▶ _About this task_
For each entry in the listing, produce an exact copy.

▶ _Available records_
----

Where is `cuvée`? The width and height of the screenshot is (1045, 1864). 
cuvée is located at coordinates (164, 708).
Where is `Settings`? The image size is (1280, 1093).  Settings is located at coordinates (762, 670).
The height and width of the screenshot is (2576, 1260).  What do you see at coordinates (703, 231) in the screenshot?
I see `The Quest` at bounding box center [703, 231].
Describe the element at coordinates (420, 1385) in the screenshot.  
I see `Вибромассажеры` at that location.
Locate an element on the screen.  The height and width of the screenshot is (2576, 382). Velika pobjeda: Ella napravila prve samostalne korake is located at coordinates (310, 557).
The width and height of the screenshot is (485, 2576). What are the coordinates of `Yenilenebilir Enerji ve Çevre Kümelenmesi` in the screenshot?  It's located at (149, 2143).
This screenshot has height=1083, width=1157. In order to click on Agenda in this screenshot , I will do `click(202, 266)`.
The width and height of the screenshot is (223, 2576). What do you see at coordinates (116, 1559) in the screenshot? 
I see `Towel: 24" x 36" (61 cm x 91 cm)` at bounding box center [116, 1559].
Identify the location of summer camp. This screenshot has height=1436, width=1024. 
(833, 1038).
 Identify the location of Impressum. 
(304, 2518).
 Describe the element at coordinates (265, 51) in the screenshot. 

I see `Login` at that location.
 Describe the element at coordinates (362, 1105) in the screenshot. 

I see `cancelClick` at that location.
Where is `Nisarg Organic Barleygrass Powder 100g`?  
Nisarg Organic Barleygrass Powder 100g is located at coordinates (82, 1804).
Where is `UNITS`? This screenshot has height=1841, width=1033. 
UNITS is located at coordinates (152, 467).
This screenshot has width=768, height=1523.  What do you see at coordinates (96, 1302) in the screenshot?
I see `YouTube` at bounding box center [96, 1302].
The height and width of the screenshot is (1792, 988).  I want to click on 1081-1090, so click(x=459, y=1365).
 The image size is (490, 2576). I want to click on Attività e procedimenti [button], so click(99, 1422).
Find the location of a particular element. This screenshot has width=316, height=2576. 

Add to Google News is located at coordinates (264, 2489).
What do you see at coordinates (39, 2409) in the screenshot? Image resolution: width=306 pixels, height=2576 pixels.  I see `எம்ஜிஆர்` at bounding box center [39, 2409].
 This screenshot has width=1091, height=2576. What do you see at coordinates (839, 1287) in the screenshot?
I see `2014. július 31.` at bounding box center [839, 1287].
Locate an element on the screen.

----

▶ _Exercise response_
Where is `cuvée`? The width and height of the screenshot is (1045, 1864). 
cuvée is located at coordinates (164, 708).
Where is `Settings`? The image size is (1280, 1093).  Settings is located at coordinates (762, 670).
The height and width of the screenshot is (2576, 1260).  What do you see at coordinates (703, 231) in the screenshot?
I see `The Quest` at bounding box center [703, 231].
Describe the element at coordinates (420, 1385) in the screenshot.  
I see `Вибромассажеры` at that location.
Locate an element on the screen.  The height and width of the screenshot is (2576, 382). Velika pobjeda: Ella napravila prve samostalne korake is located at coordinates (310, 557).
The width and height of the screenshot is (485, 2576). What are the coordinates of `Yenilenebilir Enerji ve Çevre Kümelenmesi` in the screenshot?  It's located at (149, 2143).
This screenshot has height=1083, width=1157. In order to click on Agenda in this screenshot , I will do `click(202, 266)`.
The width and height of the screenshot is (223, 2576). What do you see at coordinates (116, 1559) in the screenshot? 
I see `Towel: 24" x 36" (61 cm x 91 cm)` at bounding box center [116, 1559].
Identify the location of summer camp. This screenshot has height=1436, width=1024. 
(833, 1038).
 Identify the location of Impressum. 
(304, 2518).
 Describe the element at coordinates (265, 51) in the screenshot. 

I see `Login` at that location.
 Describe the element at coordinates (362, 1105) in the screenshot. 

I see `cancelClick` at that location.
Where is `Nisarg Organic Barleygrass Powder 100g`?  
Nisarg Organic Barleygrass Powder 100g is located at coordinates (82, 1804).
Where is `UNITS`? This screenshot has height=1841, width=1033. 
UNITS is located at coordinates (152, 467).
This screenshot has width=768, height=1523.  What do you see at coordinates (96, 1302) in the screenshot?
I see `YouTube` at bounding box center [96, 1302].
The height and width of the screenshot is (1792, 988).  I want to click on 1081-1090, so click(x=459, y=1365).
 The image size is (490, 2576). I want to click on Attività e procedimenti [button], so click(99, 1422).
Find the location of a particular element. This screenshot has width=316, height=2576. 

Add to Google News is located at coordinates (264, 2489).
What do you see at coordinates (39, 2409) in the screenshot? Image resolution: width=306 pixels, height=2576 pixels.  I see `எம்ஜிஆர்` at bounding box center [39, 2409].
 This screenshot has width=1091, height=2576. What do you see at coordinates (839, 1287) in the screenshot?
I see `2014. július 31.` at bounding box center [839, 1287].
Locate an element on the screen.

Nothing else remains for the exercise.